Did Pope Francis Just Diss Putin?
ROME — Italy is always a popular early summer destination for those seeking a little warmth after a cold winter, so it is little surprise that Russian President Vladimir Putin took the opportunity to visit Italy on Wednesday. Pegged to “Russia Day” at the 2015 World Expo in Milan, he started his visit at the green grass-roofed Russian Pavilion, where Putin groupies held signs saying “Putin—Save the world!”
There he met Italian Prime Minister Matteo Renzi, who joked to reporters that he was “worried about being offered Russian drinks” before the two went inside. The leaders then met for a bilateral chat before which Putin called sanctions against Russia “bad for business.”
Renzi went into the meeting in a precarious position, having just expressed devout solidarity with his global counterparts Angela Merkel and Barack Obama at the G7 summit in Germany on the global stance against Russia, agreeing to “stand ready to take further restrictive measures to increase cost on Russia should its actions so require.”
By seeming too welcoming to Putin, Renzi would essentially be seen to be backtracking. Instead, he reacted little to Putin’s comments at a joint press conference following the bilateral meeting, staring down at the podium when Putin answered a question about Russia’s relationship with the G7. “The relationship between Russia and the G7?” Putin quipped. “There is simply no relationship … When we were part of it we participated, we proposed an alternative point of view, but our partners have decided that they did not need us.”

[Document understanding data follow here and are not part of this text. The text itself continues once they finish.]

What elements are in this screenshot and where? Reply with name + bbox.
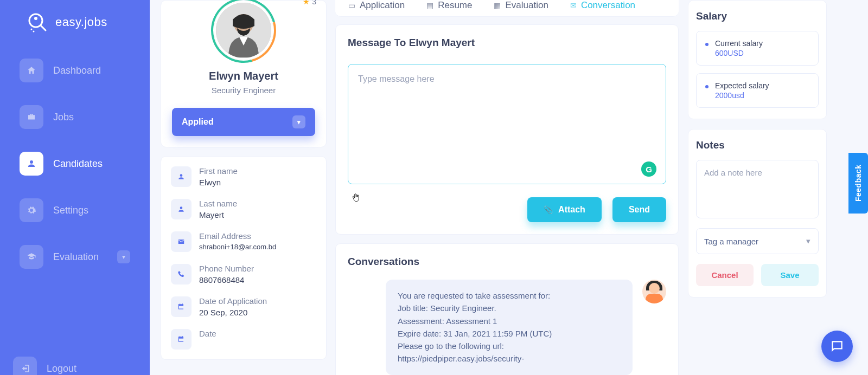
chevron-down-icon: ▾ [292,115,305,128]
tab-label: Application [360,0,405,11]
detail-label: First name [199,166,238,176]
tab-conversation[interactable]: ✉Conversation [567,0,639,11]
svg-point-4 [33,31,35,33]
sidebar-item-evaluation[interactable]: Evaluation ▾ [13,240,137,274]
calendar-icon [171,329,192,350]
message-title: Message To Elwyn Mayert [348,37,666,49]
dot-icon [705,43,709,46]
sidebar-item-jobs[interactable]: Jobs [13,100,137,134]
send-button[interactable]: Send [612,197,666,222]
tab-resume[interactable]: ▤Resume [423,0,475,11]
chevron-down-icon: ▾ [117,250,130,263]
message-line: Expire date: 31 Jan, 2021 11:59 PM (UTC) [398,327,621,340]
tab-label: Resume [438,0,472,11]
tab-label: Conversation [581,0,635,11]
rating-value: 3 [312,0,316,6]
sidebar-item-settings[interactable]: Settings [13,193,137,228]
sidebar-item-dashboard[interactable]: Dashboard [13,53,137,88]
detail-extra: Date [171,329,316,350]
profile-card: ★ 3 Elwyn Mayert Security Engineer Appli… [161,0,327,147]
message-card: Message To Elwyn Mayert G 📎Attach Send [335,24,679,235]
detail-phone: Phone Number8807668484 [171,264,316,285]
logo[interactable]: easy.jobs [26,11,137,34]
avatar [214,1,273,60]
details-card: First nameElwyn Last nameMayert Email Ad… [161,156,327,360]
status-dropdown[interactable]: Applied ▾ [172,108,315,136]
detail-value: shraboni+18@ar.com.bd [199,243,276,251]
sidebar-item-label: Settings [53,205,88,216]
sidebar-item-label: Dashboard [53,65,101,76]
briefcase-icon [20,105,43,129]
send-label: Send [629,205,650,215]
notes-title: Notes [696,139,819,151]
message-line: Job title: Security Engineer. [398,302,621,314]
home-icon [20,59,43,82]
svg-line-2 [41,25,46,30]
salary-label: Current salary [715,39,763,48]
user-icon [171,199,192,219]
sidebar-item-label: Logout [47,363,76,374]
status-label: Applied [182,117,214,127]
tab-application[interactable]: ▭Application [345,0,408,11]
right-column: Salary Current salary600USD Expected sal… [688,0,827,375]
detail-label: Date of Application [199,296,267,306]
message-line: You are requested to take assessment for… [398,289,621,302]
profile-column: ★ 3 Elwyn Mayert Security Engineer Appli… [161,0,327,375]
salary-value: 2000usd [715,91,769,100]
message-input[interactable] [348,64,666,184]
svg-point-3 [31,29,33,30]
tab-evaluation[interactable]: ▦Evaluation [490,0,551,11]
rating-badge: ★ 3 [303,0,316,6]
sidebar-item-logout[interactable]: Logout [13,357,76,375]
mail-icon [171,231,192,252]
chat-fab[interactable] [821,331,853,362]
save-button[interactable]: Save [761,264,819,286]
tag-label: Tag a manager [704,237,758,246]
detail-last-name: Last nameMayert [171,199,316,219]
tag-manager-select[interactable]: Tag a manager ▾ [696,228,819,254]
star-icon: ★ [303,0,310,6]
salary-title: Salary [696,10,819,22]
note-input[interactable] [696,160,819,218]
attach-button[interactable]: 📎Attach [527,197,602,222]
graduation-icon [20,245,43,269]
document-icon: ▭ [348,1,355,10]
detail-label: Date [199,329,216,338]
conversations-card: Conversations You are requested to take … [335,243,679,375]
sidebar-item-label: Evaluation [53,251,99,263]
dot-icon [705,85,709,88]
message-line: https://piedpiper.easy.jobs/security- [398,352,621,365]
salary-value: 600USD [715,49,763,57]
detail-value: 8807668484 [199,275,254,285]
logout-icon [13,357,37,375]
message-line: Assessment: Assessment 1 [398,315,621,327]
message-bubble: You are requested to take assessment for… [386,280,633,375]
resume-icon: ▤ [426,1,433,10]
feedback-tab[interactable]: Feedback [848,153,868,214]
paperclip-icon: 📎 [544,205,553,214]
sidebar-item-label: Candidates [53,158,103,170]
detail-value: Elwyn [199,178,238,187]
detail-label: Phone Number [199,264,254,273]
detail-email: Email Addressshraboni+18@ar.com.bd [171,231,316,252]
cursor-icon [351,193,362,204]
message-line: Please go to the following url: [398,340,621,352]
conversations-title: Conversations [348,256,666,268]
sidebar: easy.jobs Dashboard Jobs Candidates Sett… [0,0,150,375]
candidate-title: Security Engineer [172,86,315,95]
cancel-button[interactable]: Cancel [696,264,754,286]
logo-icon [26,11,49,34]
notes-card: Notes Tag a manager ▾ Cancel Save [688,129,827,298]
sidebar-item-candidates[interactable]: Candidates [13,146,137,181]
chat-icon: ✉ [570,1,577,10]
grammarly-icon[interactable]: G [641,161,656,177]
expected-salary-box: Expected salary2000usd [696,73,819,108]
user-icon [20,152,43,176]
svg-point-1 [34,17,37,20]
main-column: ▭Application ▤Resume ▦Evaluation ✉Conver… [335,0,679,375]
chat-icon [830,339,844,353]
detail-value: Mayert [199,210,237,219]
candidate-name: Elwyn Mayert [172,70,315,82]
detail-label: Email Address [199,231,276,241]
grid-icon: ▦ [494,1,501,10]
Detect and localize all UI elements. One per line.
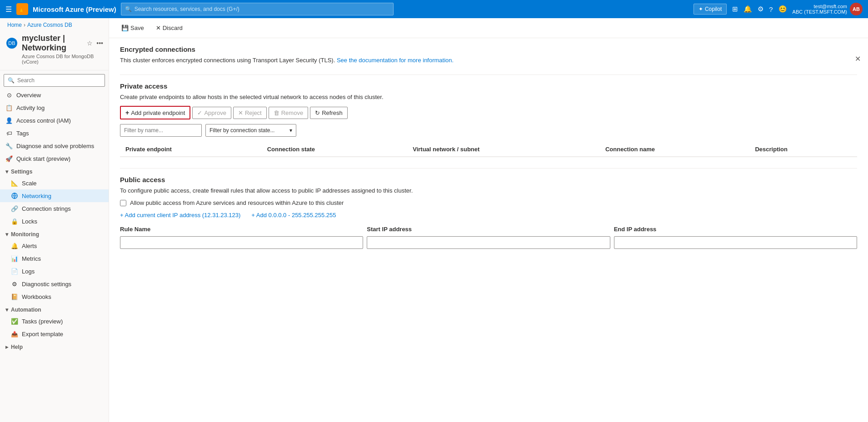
sidebar-search-box[interactable]: 🔍 [4, 74, 105, 87]
start-ip-input[interactable] [367, 236, 610, 249]
resource-name: mycluster | Networking [22, 34, 83, 53]
save-button[interactable]: 💾 Save [116, 22, 149, 34]
filter-bar: Filter by connection state... ▾ [120, 124, 857, 137]
notifications-icon[interactable]: 🔔 [743, 5, 752, 13]
sidebar-item-label: Workbooks [22, 293, 51, 300]
alerts-icon: 🔔 [11, 242, 18, 249]
col-connection-state: Connection state [262, 142, 408, 157]
add-private-endpoint-button[interactable]: + Add private endpoint [120, 106, 190, 119]
global-search[interactable]: 🔍 Search resources, services, and docs (… [121, 3, 394, 15]
automation-section-header[interactable]: ▾ Automation [0, 303, 109, 315]
content-area: ✕ 💾 Save ✕ Discard Encrypted connections… [109, 18, 868, 422]
sidebar-item-label: Quick start (preview) [16, 155, 70, 162]
sidebar-item-quickstart[interactable]: 🚀 Quick start (preview) [0, 152, 109, 165]
discard-button[interactable]: ✕ Discard [151, 22, 188, 34]
resource-actions: ☆ ••• [87, 40, 103, 47]
activity-log-icon: 📋 [5, 104, 13, 111]
check-icon: ✓ [197, 109, 202, 116]
breadcrumb-parent[interactable]: Azure Cosmos DB [27, 22, 72, 28]
feedback-icon[interactable]: 😊 [778, 5, 787, 13]
public-access-checkbox-label[interactable]: Allow public access from Azure services … [120, 199, 857, 206]
sidebar-item-label: Connection strings [22, 205, 71, 212]
public-access-section: Public access To configure public access… [120, 176, 857, 249]
hamburger-menu[interactable]: ☰ [5, 5, 12, 14]
sidebar-item-export-template[interactable]: 📤 Export template [0, 328, 109, 340]
settings-section-header[interactable]: ▾ Settings [0, 165, 109, 177]
sidebar-item-label: Metrics [22, 255, 41, 262]
sidebar-item-metrics[interactable]: 📊 Metrics [0, 252, 109, 265]
sidebar-item-tags[interactable]: 🏷 Tags [0, 127, 109, 139]
sidebar-item-label: Tags [16, 130, 29, 137]
settings-icon[interactable]: ⚙ [758, 5, 763, 13]
sidebar-item-label: Scale [22, 180, 37, 187]
rule-name-input[interactable] [120, 236, 363, 249]
sidebar-item-logs[interactable]: 📄 Logs [0, 265, 109, 278]
add-client-ip-link[interactable]: + Add current client IP address (12.31.2… [120, 212, 240, 218]
col-rule-name: Rule Name [120, 226, 363, 233]
copilot-label: Copilot [705, 6, 722, 12]
quickstart-icon: 🚀 [5, 155, 13, 162]
sidebar-search-input[interactable] [17, 77, 101, 84]
svg-text:DB: DB [8, 40, 15, 46]
public-access-checkbox[interactable] [120, 200, 126, 206]
resource-title-row: DB mycluster | Networking ☆ ••• [5, 34, 103, 53]
workbooks-icon: 📔 [11, 293, 18, 300]
refresh-icon: ↻ [315, 109, 320, 116]
filter-state-select[interactable]: Filter by connection state... ▾ [205, 124, 296, 137]
sidebar-item-tasks[interactable]: ✅ Tasks (preview) [0, 315, 109, 328]
more-options-icon[interactable]: ••• [96, 40, 103, 47]
sidebar-item-locks[interactable]: 🔒 Locks [0, 215, 109, 228]
filter-state-label: Filter by connection state... [210, 127, 274, 134]
copilot-button[interactable]: ✦ Copilot [693, 4, 727, 15]
private-access-section: Private access Create private endpoints … [120, 82, 857, 157]
scale-icon: 📐 [11, 179, 18, 187]
networking-icon [11, 192, 18, 199]
encrypted-title: Encrypted connections [120, 45, 857, 53]
encrypted-docs-link[interactable]: See the documentation for more informati… [337, 57, 454, 64]
add-range-link[interactable]: + Add 0.0.0.0 - 255.255.255.255 [251, 212, 336, 218]
monitoring-section-header[interactable]: ▾ Monitoring [0, 228, 109, 239]
help-icon[interactable]: ? [769, 5, 773, 13]
sidebar-item-connection-strings[interactable]: 🔗 Connection strings [0, 202, 109, 215]
sidebar-item-activity-log[interactable]: 📋 Activity log [0, 101, 109, 114]
chevron-down-icon: ▾ [289, 127, 292, 134]
sidebar-item-diagnostic-settings[interactable]: ⚙ Diagnostic settings [0, 278, 109, 290]
sidebar-item-networking[interactable]: Networking [0, 189, 109, 202]
filter-name-input[interactable] [120, 124, 202, 137]
sidebar-item-label: Locks [22, 218, 37, 225]
close-button[interactable]: ✕ [855, 55, 861, 63]
refresh-label: Refresh [322, 109, 343, 116]
settings-section-label: Settings [11, 169, 32, 175]
reject-button[interactable]: ✕ Reject [233, 107, 267, 119]
sidebar-nav: ⊙ Overview 📋 Activity log 👤 Access contr… [0, 89, 109, 422]
portal-menu-icon[interactable]: ⊞ [732, 5, 738, 13]
sidebar-item-alerts[interactable]: 🔔 Alerts [0, 239, 109, 252]
refresh-button[interactable]: ↻ Refresh [310, 107, 348, 119]
col-connection-name: Connection name [600, 142, 750, 157]
sidebar-item-iam[interactable]: 👤 Access control (IAM) [0, 114, 109, 127]
x-icon: ✕ [238, 109, 243, 116]
sidebar-item-diagnose[interactable]: 🔧 Diagnose and solve problems [0, 139, 109, 152]
chevron-down-icon: ▾ [5, 307, 8, 313]
breadcrumb-home[interactable]: Home [7, 22, 22, 28]
private-access-title: Private access [120, 82, 857, 90]
sidebar-item-workbooks[interactable]: 📔 Workbooks [0, 290, 109, 303]
remove-button[interactable]: 🗑 Remove [269, 107, 308, 119]
diagnose-icon: 🔧 [5, 142, 13, 149]
sidebar-item-scale[interactable]: 📐 Scale [0, 177, 109, 189]
user-info: test@msft.com ABC (TEST.MSFT.COM) [793, 4, 847, 15]
private-access-action-bar: + Add private endpoint ✓ Approve ✕ Rejec… [120, 106, 857, 119]
approve-button[interactable]: ✓ Approve [192, 107, 231, 119]
sidebar-item-overview[interactable]: ⊙ Overview [0, 89, 109, 101]
sidebar-search-icon: 🔍 [8, 77, 15, 84]
help-section-header[interactable]: ▸ Help [0, 340, 109, 352]
chevron-right-icon: ▸ [5, 344, 8, 350]
end-ip-input[interactable] [614, 236, 857, 249]
copilot-icon: ✦ [698, 6, 703, 12]
user-profile[interactable]: test@msft.com ABC (TEST.MSFT.COM) AB [793, 3, 863, 15]
public-access-desc: To configure public access, create firew… [120, 187, 857, 194]
table-header-row: Private endpoint Connection state Virtua… [120, 142, 857, 157]
favorite-icon[interactable]: ☆ [87, 40, 93, 47]
sidebar-item-label: Overview [16, 92, 41, 99]
sidebar-item-label: Alerts [22, 243, 37, 249]
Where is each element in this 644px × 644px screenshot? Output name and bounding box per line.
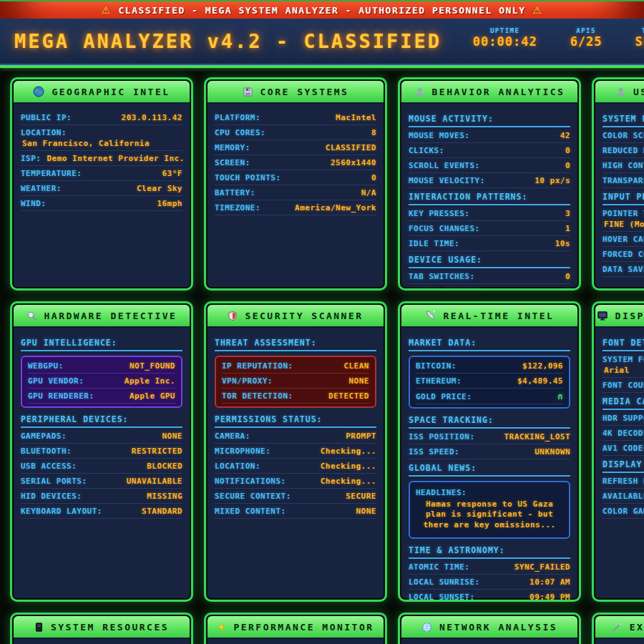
row-label: ISP: [21, 154, 42, 163]
section-header: FONT DETECTION: [602, 334, 644, 351]
row-value: 8 [371, 128, 376, 137]
panel-header: PERFORMANCE MONITOR [208, 616, 384, 639]
data-row: ISP:Demo Internet Provider Inc. [21, 151, 182, 166]
app-title: MEGA ANALYZER v4.2 - CLASSIFIED [14, 30, 441, 52]
panel-real-time-intel: REAL-TIME INTEL MARKET DATA:BITCOIN:$122… [398, 301, 581, 602]
panel-experimental-apis: EXPERIMENTAL APIS [592, 613, 644, 644]
panel-system-resources: SYSTEM RESOURCES [10, 613, 193, 644]
highlight-box-blue: BITCOIN:$122,096ETHEREUM:$4,489.45GOLD P… [409, 356, 570, 409]
row-label: MOUSE MOVES: [409, 131, 469, 140]
news-box: HEADLINES:Hamas response to US Gaza plan… [409, 481, 570, 539]
section-header: MOUSE ACTIVITY: [409, 110, 570, 127]
row-label: WIND: [21, 199, 47, 208]
data-row: HID DEVICES:MISSING [21, 489, 182, 504]
warning-icon: ⚠ [101, 4, 111, 16]
panel-body: FONT DETECTION:SYSTEM FONT:ArialFONT COU… [594, 329, 644, 600]
warning-icon: ⚠ [532, 4, 542, 16]
data-row: SCROLL EVENTS:0 [409, 158, 570, 173]
row-value: Apple Inc. [125, 376, 175, 386]
data-row: CPU CORES:8 [215, 125, 376, 140]
row-label: CLICKS: [409, 146, 444, 155]
row-label: HOVER CAPABILITY: [602, 235, 644, 244]
panel-geographic-intel: GEOGRAPHIC INTEL PUBLIC IP:203.0.113.42L… [10, 77, 193, 291]
panel-grid: GEOGRAPHIC INTEL PUBLIC IP:203.0.113.42L… [0, 68, 644, 644]
server-icon [34, 622, 44, 633]
stat-label: UPTIME [490, 27, 520, 34]
row-value: BLOCKED [147, 462, 182, 471]
row-value: UNAVAILABLE [127, 477, 182, 486]
row-value: Checking... [321, 462, 376, 471]
row-value: $122,096 [522, 361, 563, 371]
row-label: WEBGPU: [28, 361, 64, 371]
section-header: SYSTEM PREFERENCES: [602, 110, 644, 127]
app-header: MEGA ANALYZER v4.2 - CLASSIFIED UPTIME 0… [0, 19, 644, 65]
data-row: PUBLIC IP:203.0.113.42 [21, 110, 182, 125]
row-label: ISS POSITION: [409, 432, 475, 441]
row-label: MICROPHONE: [215, 447, 270, 456]
row-value: NONE [349, 376, 370, 386]
data-row: SERIAL PORTS:UNAVAILABLE [21, 474, 182, 489]
row-label: FORCED COLORS: [602, 250, 644, 259]
data-row: CAMERA:PROMPT [215, 429, 376, 444]
panel-title: PERFORMANCE MONITOR [233, 622, 374, 633]
row-value: Clear Sky [137, 184, 182, 193]
section-header: TIME & ASTRONOMY: [409, 542, 570, 559]
data-row: TEMPERATURE:63°F [21, 166, 182, 181]
stat-uptime: UPTIME 00:00:42 [473, 27, 537, 49]
row-label: 4K DECODE: [602, 429, 644, 438]
panel-body: PUBLIC IP:203.0.113.42LOCATION:San Franc… [12, 105, 191, 288]
data-row: IDLE TIME:10s [409, 236, 570, 251]
section-header: GLOBAL NEWS: [409, 459, 570, 477]
data-row: MOUSE MOVES:42 [409, 128, 570, 143]
data-row: TOUCH POINTS:0 [215, 170, 376, 185]
row-value: CLEAN [343, 361, 369, 371]
data-row: PLATFORM:MacIntel [215, 110, 376, 125]
row-value: America/New_York [295, 203, 376, 213]
classified-banner: ⚠ CLASSIFIED - MEGA SYSTEM ANALYZER - AU… [0, 0, 644, 19]
data-row: REFRESH RATE: [602, 474, 644, 489]
panel-title: CORE SYSTEMS [260, 87, 349, 97]
row-label: LOCATION: [21, 128, 67, 137]
globe-icon [33, 86, 44, 97]
panel-title: SECURITY SCANNER [245, 311, 363, 321]
row-label: HIGH CONTRAST: [602, 161, 644, 170]
row-label: MOUSE VELOCITY: [409, 176, 485, 185]
stat-value: 6/25 [570, 34, 602, 49]
row-label: ETHEREUM: [416, 376, 462, 386]
data-row: 4K DECODE: [602, 426, 644, 441]
row-label: GAMEPADS: [21, 431, 67, 441]
row-value: 203.0.113.42 [122, 113, 182, 122]
data-row: KEY PRESSES:3 [409, 206, 570, 221]
row-label: TOUCH POINTS: [215, 173, 281, 182]
news-headline: Hamas response to US Gaza plan is signif… [416, 499, 563, 530]
stat-label: APIS [576, 27, 596, 34]
data-row: ATOMIC TIME:SYNC_FAILED [409, 560, 570, 575]
row-value: NONE [356, 507, 377, 516]
row-value: CLASSIFIED [326, 143, 376, 152]
row-value: Checking... [321, 477, 376, 486]
data-row: BITCOIN:$122,096 [416, 358, 563, 374]
row-value: MISSING [147, 492, 182, 501]
row-label: LOCATION: [215, 462, 260, 471]
row-label: MEMORY: [215, 143, 250, 152]
panel-body [12, 640, 191, 644]
panel-body [400, 640, 579, 644]
data-row: FONT COUNT: [602, 378, 644, 393]
data-row: WEBGPU:NOT_FOUND [28, 358, 175, 374]
wand-icon [612, 622, 623, 633]
mega-analyzer-dashboard: { "banner": { "warning_icon": "⚠", "text… [0, 0, 644, 644]
data-row: TRANSPARENCY: [602, 173, 644, 188]
row-value: Demo Internet Provider Inc. [47, 154, 185, 163]
row-label: COLOR SCHEME: [602, 131, 644, 140]
row-label: GPU RENDERER: [28, 391, 94, 401]
row-label: SERIAL PORTS: [21, 477, 87, 486]
row-label: COLOR GAMUT: [602, 507, 644, 516]
row-value: 10s [555, 239, 570, 248]
row-value: 09:49 PM [530, 592, 570, 600]
panel-title: REAL-TIME INTEL [444, 311, 555, 321]
row-label: SYSTEM FONT: [602, 355, 644, 364]
row-value: 16mph [157, 199, 182, 208]
panel-behavior-analytics: BEHAVIOR ANALYTICS MOUSE ACTIVITY:MOUSE … [398, 77, 581, 291]
row-label: PUBLIC IP: [21, 113, 72, 122]
highlight-box-red: IP REPUTATION:CLEANVPN/PROXY:NONETOR DET… [215, 356, 376, 408]
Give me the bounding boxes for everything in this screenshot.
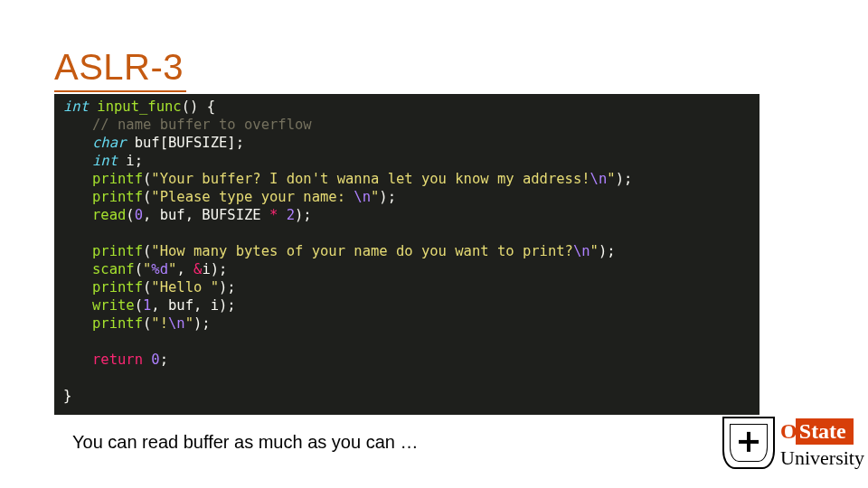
code-block: int input_func() {// name buffer to over… — [54, 94, 760, 415]
code-line: printf("Hello "); — [92, 278, 750, 296]
code-line: printf("Your buffer? I don't wanna let y… — [92, 170, 750, 188]
code-line: // name buffer to overflow — [92, 116, 750, 134]
code-line: printf("!\n"); — [92, 314, 750, 333]
code-line: int i; — [92, 152, 750, 170]
code-line: printf("How many bytes of your name do y… — [92, 242, 750, 260]
logo-state: State — [796, 418, 854, 445]
logo-crest-icon — [722, 417, 775, 469]
code-line — [92, 369, 750, 387]
code-line — [92, 224, 750, 242]
slide: ASLR-3 int input_func() {// name buffer … — [0, 0, 868, 488]
code-line: read(0, buf, BUFSIZE * 2); — [92, 206, 750, 224]
code-line: scanf("%d", &i); — [92, 260, 750, 278]
title-underline — [54, 90, 186, 92]
code-line: int input_func() { — [63, 98, 750, 116]
code-line: printf("Please type your name: \n"); — [92, 188, 750, 206]
code-line: return 0; — [92, 351, 750, 369]
code-line — [92, 333, 750, 351]
logo-university: University — [780, 448, 864, 468]
caption-text: You can read buffer as much as you can … — [72, 432, 418, 453]
code-line: } — [63, 387, 750, 405]
logo-text: O State University — [780, 418, 864, 468]
university-logo: O State University — [722, 414, 864, 472]
code-line: char buf[BUFSIZE]; — [92, 134, 750, 152]
slide-title: ASLR-3 — [54, 47, 184, 88]
code-line: write(1, buf, i); — [92, 296, 750, 314]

Renzi then added, “It’s an objective truth that we need for Russia to be in the front row with EU and the U.S. to address global threats.”
In an exclusive interview with Corriere Della Sera ahead of the visit, Putin hinted that his intent was not to get back into bed with Europe. The paper asked if he likened his country’s relationship with Europe to an illicit affair.
“First, about the mistress. In this kind of a relationship with a woman, that is, if you assume no obligations, you have no right to claim any obligations from your partner,” he said, referring to Russia’s relationship with Europe. “We have never viewed Europe as a mistress. I am quite serious now. We have always proposed a serious relationship. But now I have the impression that Europe has actually been trying to establish material-based relations with us, and solely for its own gain.”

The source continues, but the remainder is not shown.